Date of Award

Spring 2011

Rights

© 2011 Stephanie Podolski

Document Type

Thesis

Department

Biological Science

First Advisor

Markus Frederich

Second Advisor

Geoffrey Ganter

Third Advisor

Stine Brown

Abstract

Variations in water temperature, salinity, pH, and oxygen concentration are stressors that marine invertebrates face on a daily basis. Each of these physiological stressors creates a large cellular demand for energy. In mammals, energy metabolism is regulated by the enzyme AMP-activated protein kinase (AMPK), which is highly conserved during evolution. This project was designed to test the hypothesis that AMPK is present and activated by temperature, hypoxia, and anoxia stress in the lobster, Homarus americanus.

Animals were exposed to a rapid and progressive increase in temperature (6ºC per hour) beginning at 14 ºC. We measured lactate concentrations and AMPK activity and heat shock protein 70 (HSP70) levels in 2ºC increments (14-32ºC) in heart, muscle, and liver tissue.

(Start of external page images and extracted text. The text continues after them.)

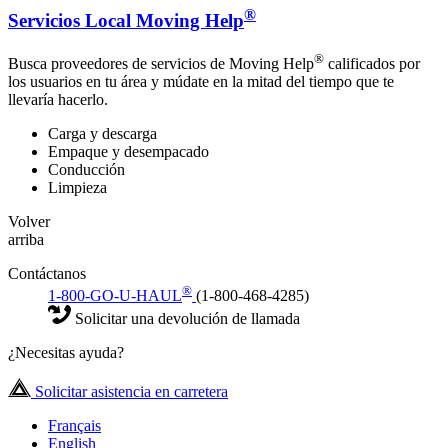
®
Servicios Local Moving Help
®
Busca proveedores de servicios de Moving Help
calificados por
los usuarios en tu área y múdate en la mitad del tiempo que te
llevaría hacerlo.
Carga y descarga
Empaque y desempacado
Conducción
Limpieza
Volver
arriba
Contáctanos
®
1-800-GO-U-HAUL
(1-800-468-4285)
Solicitar una devolución de llamada
¿Necesitas ayuda?
Solicitar asistencia en carretera
Français
English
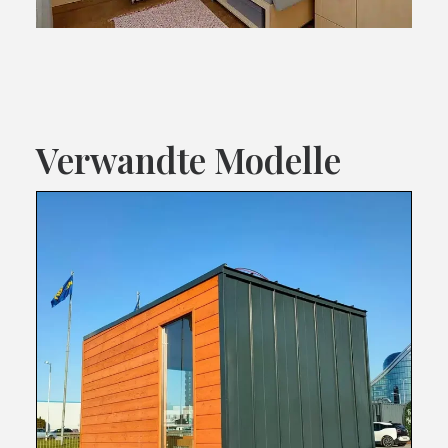
Verwandte Modelle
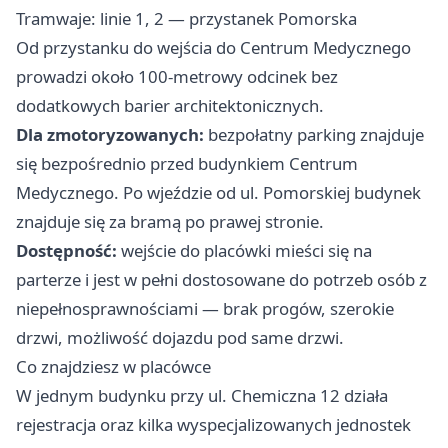
Tramwaje: linie 1, 2 — przystanek Pomorska
Od przystanku do wejścia do Centrum Medycznego
prowadzi około 100-metrowy odcinek bez
dodatkowych barier architektonicznych.
Dla zmotoryzowanych:
bezpołatny parking znajduje
się bezpośrednio przed budynkiem Centrum
Medycznego. Po wjeździe od ul. Pomorskiej budynek
znajduje się za bramą po prawej stronie.
Dostępność:
wejście do placówki mieści się na
parterze i jest w pełni dostosowane do potrzeb osób z
niepełnosprawnościami — brak progów, szerokie
drzwi, możliwość dojazdu pod same drzwi.
Co znajdziesz w placówce
W jednym budynku przy ul. Chemiczna 12 działa
rejestracja oraz kilka wyspecjalizowanych jednostek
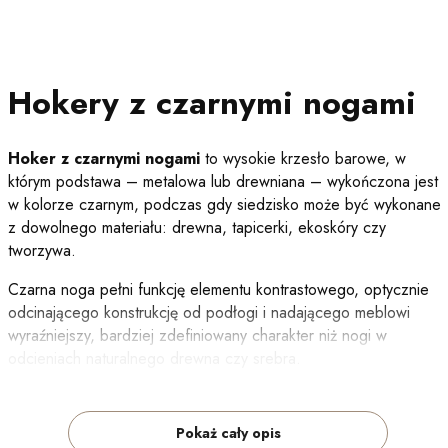
Hokery z czarnymi nogami
Hoker z czarnymi nogami
to wysokie krzesło barowe, w
którym podstawa – metalowa lub drewniana – wykończona jest
w kolorze czarnym, podczas gdy siedzisko może być wykonane
z dowolnego materiału: drewna, tapicerki, ekoskóry czy
tworzywa.
Czarna noga pełni funkcję elementu kontrastowego, optycznie
odcinającego konstrukcję od podłogi i nadającego meblowi
wyraźniejszy, bardziej zdefiniowany charakter niż nogi w
odcieniach naturalnego drewna czy srebra.
Hokery z czarnymi nogami stosuje się szeroko – od stylistyki
skandynawskiej, gdzie czarna, cienka noga metalowa kontrastuje
Pokaż cały opis
z jasnym, drewnianym siedziskiem, przez industrialną i loftową,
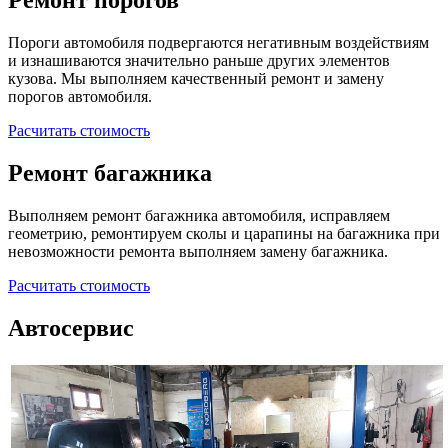
Ремонт порогов
Пороги автомобиля подвергаются негативным воздействиям
и изнашиваются значительно раньше других элементов
кузова. Мы выполняем качественный ремонт и замену
порогов автомобиля.
Расчитать стоимость
Ремонт багажника
Выполняем ремонт багажника автомобиля, исправляем
геометрию, ремонтируем сколы и царапины на багажника при
невозможности ремонта выполняем замену багажника.
Расчитать стоимость
Автосервис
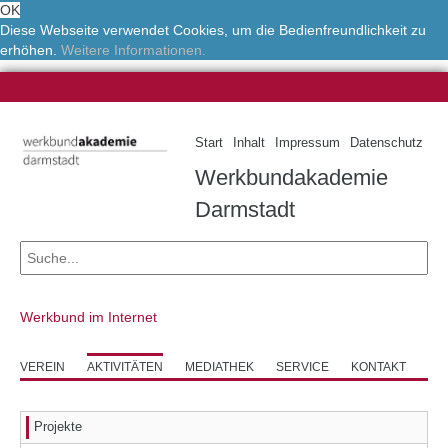
OK
Diese Webseite verwendet Cookies, um die Bedienfreundlichkeit zu
erhöhen.
Weitere Informationen.
Start
Inhalt
Impressum
Datenschutz
Werkbundakademie
Darmstadt
Werkbund im Internet
VEREIN
AKTIVITÄTEN
MEDIATHEK
SERVICE
KONTAKT
Projekte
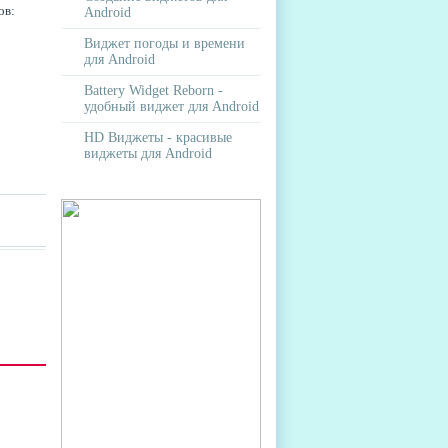
ов:
Android
Виджет погоды и времени
для Android
Battery Widget Reborn -
удобный виджет для Android
HD Виджеты - красивые
виджеты для Android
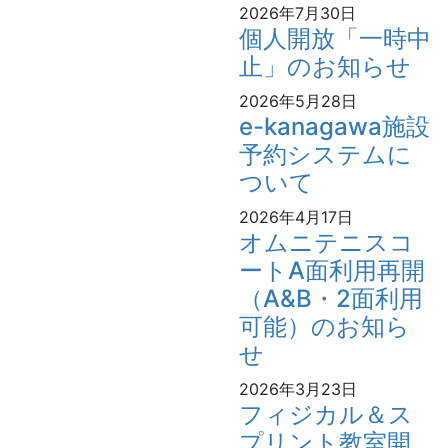
2026年7月30日
個人開放「一時中
止」のお知らせ
2026年5月28日
e-kanagawa施設
予約システムに
ついて
2026年4月17日
オムニテニスコ
ートA面利用再開
（A&B・2面利用
可能）のお知ら
せ
2026年3月23日
フィジカル＆ス
プリント教室開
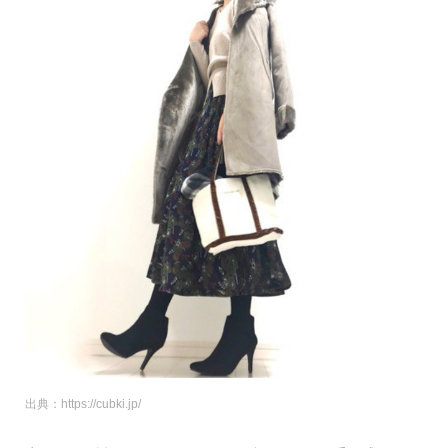
出典：https://cubki.jp/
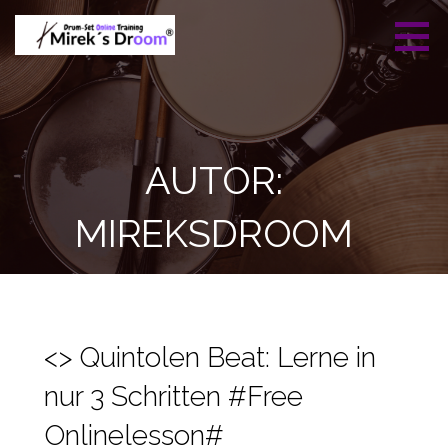
Zum
Inhalt
springen
Mireks Droom -
Professionelles Drumset
Drumset Online
Training
Training
AUTOR:
MIREKSDROOM
<> Quintolen Beat: Lerne in
nur 3 Schritten #Free
Onlinelesson#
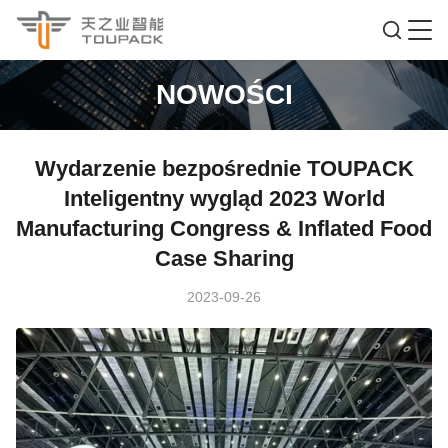
NOWOŚCI
Wydarzenie bezpośrednie TOUPACK
Inteligentny wygląd 2023 World
Manufacturing Congress & Inflated Food
Case Sharing
2023-09-26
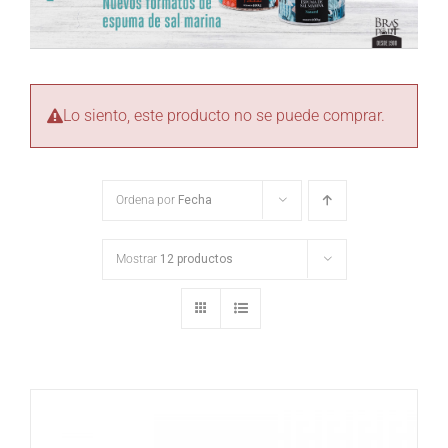
Lo siento, este producto no se puede comprar.
Ordena por
Fecha
Mostrar
12 productos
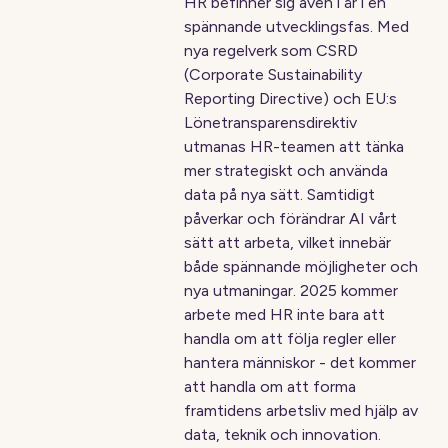
HR befinner sig även i år i en
spännande utvecklingsfas. Med
nya regelverk som CSRD
(Corporate Sustainability
Reporting Directive) och EU:s
Lönetransparensdirektiv
utmanas HR-teamen att tänka
mer strategiskt och använda
data på nya sätt. Samtidigt
påverkar och förändrar AI vårt
sätt att arbeta, vilket innebär
både spännande möjligheter och
nya utmaningar. 2025 kommer
arbete med HR inte bara att
handla om att följa regler eller
hantera människor - det kommer
att handla om att forma
framtidens arbetsliv med hjälp av
data, teknik och innovation.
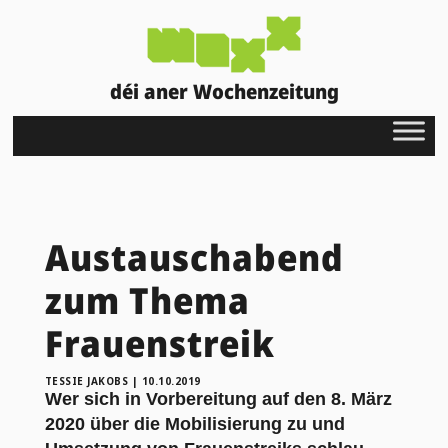
déi aner Wochenzeitung
Austauschabend
zum Thema
Frauenstreik
TESSIE JAKOBS
|
10.10.2019
Wer sich in Vorbereitung auf den 8. März
2020 über die Mobilisierung zu und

Lactate concentration remained at low control levels between 14 and 28ºC and increased significantly (ANOVA, p

Secondly, lobsters were exposed for a 24 hour time period to the sub-lethal temperature of 28°C. The prolonged exposure to heat led to a significant increase in AMPK liver activity up to 2.1±0.1 fold between 0 and 24 hours. AMPK did not significantly increase in the heart or muscle tissues. HSP70 levels remained constant in heart, liver, and muscle tissues.

Lastly, to characterize the role of AMPK during hypoxia lobsters were exposed for 24 hours to a low oxygen concentration of 4 kPa. The same measurements as described above were performed at 0, 4 and 24 hours. We found up to a 6-fold increase in AMPK activity and a nearly 40 fold increase in AMPK mRNA expression of heart tissue after 24 h of hypoxia. In the liver nearly a 1000 fold increase was found in AMPK mRNA expression. HSP70 mRNA and protein expression remained unchanged.

The data show that in lobsters AMPK activation is an early indicator of stress when cellular energy levels are depleted, as indicated by the concurrence of AMPK activation and lactate accumulation. The traditionally used marker, HSP70, was a less reliable indicator for stress. Future comparison with other crustacean species will indicate whether AMPK activation during stress is a more potent mechanism than HSP70 for assessing stress levels in other populations of invertebrates.

Comments

Honors thesis.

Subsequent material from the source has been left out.